=== EXERCISE ===
What is needed is the full set of records, word for word, with no pictures.

:: RAW DATA

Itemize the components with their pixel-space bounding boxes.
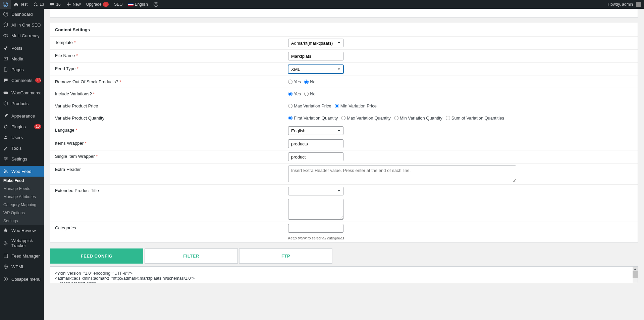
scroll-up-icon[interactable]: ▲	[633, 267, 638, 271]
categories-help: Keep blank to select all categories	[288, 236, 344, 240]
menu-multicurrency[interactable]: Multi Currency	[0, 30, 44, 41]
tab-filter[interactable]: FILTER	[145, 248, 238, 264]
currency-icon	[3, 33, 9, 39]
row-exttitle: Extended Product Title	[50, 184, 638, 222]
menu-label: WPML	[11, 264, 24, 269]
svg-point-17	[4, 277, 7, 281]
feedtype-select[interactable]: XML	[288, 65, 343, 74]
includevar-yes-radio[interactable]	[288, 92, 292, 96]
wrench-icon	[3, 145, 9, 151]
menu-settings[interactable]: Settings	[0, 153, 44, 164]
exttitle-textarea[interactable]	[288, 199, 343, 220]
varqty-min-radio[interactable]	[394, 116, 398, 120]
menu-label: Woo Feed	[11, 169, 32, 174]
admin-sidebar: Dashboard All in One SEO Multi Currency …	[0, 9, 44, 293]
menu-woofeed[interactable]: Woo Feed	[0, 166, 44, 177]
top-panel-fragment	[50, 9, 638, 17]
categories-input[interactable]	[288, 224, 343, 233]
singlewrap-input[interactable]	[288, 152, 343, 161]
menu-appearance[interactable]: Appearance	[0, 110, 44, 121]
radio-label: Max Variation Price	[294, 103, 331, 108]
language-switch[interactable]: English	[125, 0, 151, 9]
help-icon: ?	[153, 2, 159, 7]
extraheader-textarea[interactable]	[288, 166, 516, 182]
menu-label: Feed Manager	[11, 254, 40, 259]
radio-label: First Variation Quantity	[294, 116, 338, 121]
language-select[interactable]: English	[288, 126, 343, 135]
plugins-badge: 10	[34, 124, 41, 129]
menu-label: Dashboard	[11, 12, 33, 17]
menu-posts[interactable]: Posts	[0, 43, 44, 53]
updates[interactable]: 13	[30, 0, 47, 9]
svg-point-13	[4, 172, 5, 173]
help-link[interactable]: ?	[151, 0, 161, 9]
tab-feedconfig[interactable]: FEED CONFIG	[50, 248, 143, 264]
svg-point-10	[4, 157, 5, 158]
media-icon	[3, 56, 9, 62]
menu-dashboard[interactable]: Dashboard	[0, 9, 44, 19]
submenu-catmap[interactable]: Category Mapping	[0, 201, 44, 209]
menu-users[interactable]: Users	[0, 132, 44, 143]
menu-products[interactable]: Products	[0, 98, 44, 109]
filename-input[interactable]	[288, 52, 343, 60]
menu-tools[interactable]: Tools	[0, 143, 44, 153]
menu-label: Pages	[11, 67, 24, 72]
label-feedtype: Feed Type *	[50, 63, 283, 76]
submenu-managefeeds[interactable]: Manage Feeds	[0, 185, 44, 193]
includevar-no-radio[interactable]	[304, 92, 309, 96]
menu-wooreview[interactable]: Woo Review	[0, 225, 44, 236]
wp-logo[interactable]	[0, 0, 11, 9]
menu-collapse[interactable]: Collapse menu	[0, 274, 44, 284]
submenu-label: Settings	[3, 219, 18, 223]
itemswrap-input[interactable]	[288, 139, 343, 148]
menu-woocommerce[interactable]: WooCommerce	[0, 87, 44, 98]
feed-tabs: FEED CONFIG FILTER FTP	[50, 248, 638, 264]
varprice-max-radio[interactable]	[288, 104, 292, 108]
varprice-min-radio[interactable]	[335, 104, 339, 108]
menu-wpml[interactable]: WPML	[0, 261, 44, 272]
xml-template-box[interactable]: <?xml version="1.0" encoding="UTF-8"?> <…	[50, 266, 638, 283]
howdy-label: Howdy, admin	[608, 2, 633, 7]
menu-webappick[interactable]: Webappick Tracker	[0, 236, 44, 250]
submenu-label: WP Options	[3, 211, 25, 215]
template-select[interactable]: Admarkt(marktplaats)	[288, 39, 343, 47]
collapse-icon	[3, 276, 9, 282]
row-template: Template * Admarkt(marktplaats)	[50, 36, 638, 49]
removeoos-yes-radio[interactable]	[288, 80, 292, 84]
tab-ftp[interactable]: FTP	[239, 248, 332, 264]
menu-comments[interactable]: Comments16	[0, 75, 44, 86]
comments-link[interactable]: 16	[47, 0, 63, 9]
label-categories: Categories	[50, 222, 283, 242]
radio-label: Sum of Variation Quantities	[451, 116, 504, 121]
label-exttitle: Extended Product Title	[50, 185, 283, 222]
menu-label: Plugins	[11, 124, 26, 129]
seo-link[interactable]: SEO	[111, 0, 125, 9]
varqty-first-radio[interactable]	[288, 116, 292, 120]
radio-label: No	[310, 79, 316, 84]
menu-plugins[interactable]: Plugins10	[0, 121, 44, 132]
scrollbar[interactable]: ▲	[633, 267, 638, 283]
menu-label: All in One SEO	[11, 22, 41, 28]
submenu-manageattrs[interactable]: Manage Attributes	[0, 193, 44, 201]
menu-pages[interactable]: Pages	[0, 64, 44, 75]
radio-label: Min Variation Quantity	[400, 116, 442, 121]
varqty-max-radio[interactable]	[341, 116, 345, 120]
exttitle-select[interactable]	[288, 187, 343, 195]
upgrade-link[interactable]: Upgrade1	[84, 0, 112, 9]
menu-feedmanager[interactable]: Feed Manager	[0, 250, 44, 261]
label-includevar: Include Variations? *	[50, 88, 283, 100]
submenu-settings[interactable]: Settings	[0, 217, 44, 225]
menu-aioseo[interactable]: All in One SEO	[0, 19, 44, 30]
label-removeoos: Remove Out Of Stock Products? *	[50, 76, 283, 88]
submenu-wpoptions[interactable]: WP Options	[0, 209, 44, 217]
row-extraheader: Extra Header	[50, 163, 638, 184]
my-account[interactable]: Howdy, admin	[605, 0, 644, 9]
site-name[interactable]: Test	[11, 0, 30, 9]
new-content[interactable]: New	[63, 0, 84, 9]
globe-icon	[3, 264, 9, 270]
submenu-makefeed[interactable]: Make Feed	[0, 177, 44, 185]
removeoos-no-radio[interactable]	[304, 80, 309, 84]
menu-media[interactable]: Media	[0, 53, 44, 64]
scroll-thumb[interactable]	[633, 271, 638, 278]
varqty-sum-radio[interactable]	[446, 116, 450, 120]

::::

=== RESULT ===
Itemize the components with their pixel-space bounding boxes.
scroll-up-icon[interactable]: ▲	[633, 267, 638, 271]
categories-help: Keep blank to select all categories	[288, 236, 344, 240]
menu-multicurrency[interactable]: Multi Currency	[0, 30, 44, 41]
tab-filter[interactable]: FILTER	[145, 248, 238, 264]
currency-icon	[3, 33, 9, 39]
row-exttitle: Extended Product Title	[50, 184, 638, 222]
menu-label: WPML	[11, 264, 24, 269]
svg-point-17	[4, 277, 7, 281]
feedtype-select[interactable]: XML	[288, 65, 343, 74]
includevar-yes-radio[interactable]	[288, 92, 292, 96]
wrench-icon	[3, 145, 9, 151]
menu-settings[interactable]: Settings	[0, 153, 44, 164]
exttitle-textarea[interactable]	[288, 199, 343, 220]
varqty-min-radio[interactable]	[394, 116, 398, 120]
menu-label: Woo Feed	[11, 169, 32, 174]
admin-sidebar: Dashboard All in One SEO Multi Currency …	[0, 9, 44, 293]
menu-woofeed[interactable]: Woo Feed	[0, 166, 44, 177]
top-panel-fragment	[50, 9, 638, 17]
categories-input[interactable]	[288, 224, 343, 233]
singlewrap-input[interactable]	[288, 152, 343, 161]
menu-appearance[interactable]: Appearance	[0, 110, 44, 121]
radio-label: Max Variation Price	[294, 103, 331, 108]
language-switch[interactable]: English	[125, 0, 151, 9]
help-icon: ?	[153, 2, 159, 7]
extraheader-textarea[interactable]	[288, 166, 516, 182]
menu-label: Feed Manager	[11, 254, 40, 259]
radio-label: First Variation Quantity	[294, 116, 338, 121]
language-select[interactable]: English	[288, 126, 343, 135]
plugins-badge: 10	[34, 124, 41, 129]
menu-label: Dashboard	[11, 12, 33, 17]
menu-posts[interactable]: Posts	[0, 43, 44, 53]
updates[interactable]: 13	[30, 0, 47, 9]
svg-point-13	[4, 172, 5, 173]
help-link[interactable]: ?	[151, 0, 161, 9]
tab-feedconfig[interactable]: FEED CONFIG	[50, 248, 143, 264]
svg-point-10	[4, 157, 5, 158]
media-icon	[3, 56, 9, 62]
menu-dashboard[interactable]: Dashboard	[0, 9, 44, 19]
submenu-catmap[interactable]: Category Mapping	[0, 201, 44, 209]
menu-users[interactable]: Users	[0, 132, 44, 143]
menu-products[interactable]: Products	[0, 98, 44, 109]
filename-input[interactable]	[288, 52, 343, 60]
menu-tools[interactable]: Tools	[0, 143, 44, 153]
menu-label: Pages	[11, 67, 24, 72]
label-feedtype: Feed Type *	[50, 63, 283, 76]
submenu-managefeeds[interactable]: Manage Feeds	[0, 185, 44, 193]
includevar-no-radio[interactable]	[304, 92, 309, 96]
menu-wooreview[interactable]: Woo Review	[0, 225, 44, 236]
wp-logo[interactable]	[0, 0, 11, 9]
menu-collapse[interactable]: Collapse menu	[0, 274, 44, 284]
submenu-label: Settings	[3, 219, 18, 223]
itemswrap-input[interactable]	[288, 139, 343, 148]
menu-woocommerce[interactable]: WooCommerce	[0, 87, 44, 98]
feed-tabs: FEED CONFIG FILTER FTP	[50, 248, 638, 264]
varprice-max-radio[interactable]	[288, 104, 292, 108]
varprice-min-radio[interactable]	[335, 104, 339, 108]
menu-wpml[interactable]: WPML	[0, 261, 44, 272]
xml-template-box[interactable]: <?xml version="1.0" encoding="UTF-8"?> <…	[50, 266, 638, 283]
howdy-label: Howdy, admin	[608, 2, 633, 7]
menu-webappick[interactable]: Webappick Tracker	[0, 236, 44, 250]
submenu-label: WP Options	[3, 211, 25, 215]
template-select[interactable]: Admarkt(marktplaats)	[288, 39, 343, 47]
collapse-icon	[3, 276, 9, 282]
row-template: Template * Admarkt(marktplaats)	[50, 36, 638, 49]
removeoos-yes-radio[interactable]	[288, 80, 292, 84]
tab-ftp[interactable]: FTP	[239, 248, 332, 264]
menu-comments[interactable]: Comments16	[0, 75, 44, 86]
comments-link[interactable]: 16	[47, 0, 63, 9]
label-categories: Categories	[50, 222, 283, 242]
radio-label: Sum of Variation Quantities	[451, 116, 504, 121]
label-exttitle: Extended Product Title	[50, 185, 283, 222]
menu-label: Plugins	[11, 124, 26, 129]
seo-link[interactable]: SEO	[111, 0, 125, 9]
varqty-first-radio[interactable]	[288, 116, 292, 120]
radio-label: No	[310, 79, 316, 84]
menu-plugins[interactable]: Plugins10	[0, 121, 44, 132]
scrollbar[interactable]: ▲	[633, 267, 638, 283]
menu-label: All in One SEO	[11, 22, 41, 28]
submenu-manageattrs[interactable]: Manage Attributes	[0, 193, 44, 201]
menu-pages[interactable]: Pages	[0, 64, 44, 75]
radio-label: Min Variation Quantity	[400, 116, 442, 121]
varqty-max-radio[interactable]	[341, 116, 345, 120]
exttitle-select[interactable]	[288, 187, 343, 195]
upgrade-link[interactable]: Upgrade1	[84, 0, 112, 9]
menu-feedmanager[interactable]: Feed Manager	[0, 250, 44, 261]
label-includevar: Include Variations? *	[50, 88, 283, 100]
submenu-settings[interactable]: Settings	[0, 217, 44, 225]
menu-aioseo[interactable]: All in One SEO	[0, 19, 44, 30]
label-removeoos: Remove Out Of Stock Products? *	[50, 76, 283, 88]
submenu-wpoptions[interactable]: WP Options	[0, 209, 44, 217]
row-extraheader: Extra Header	[50, 163, 638, 184]
my-account[interactable]: Howdy, admin	[605, 0, 644, 9]
site-name[interactable]: Test	[11, 0, 30, 9]
new-content[interactable]: New	[63, 0, 84, 9]
globe-icon	[3, 264, 9, 270]
submenu-makefeed[interactable]: Make Feed	[0, 177, 44, 185]
removeoos-no-radio[interactable]	[304, 80, 309, 84]
menu-media[interactable]: Media	[0, 53, 44, 64]
scroll-thumb[interactable]	[633, 271, 638, 278]
varqty-sum-radio[interactable]	[446, 116, 450, 120]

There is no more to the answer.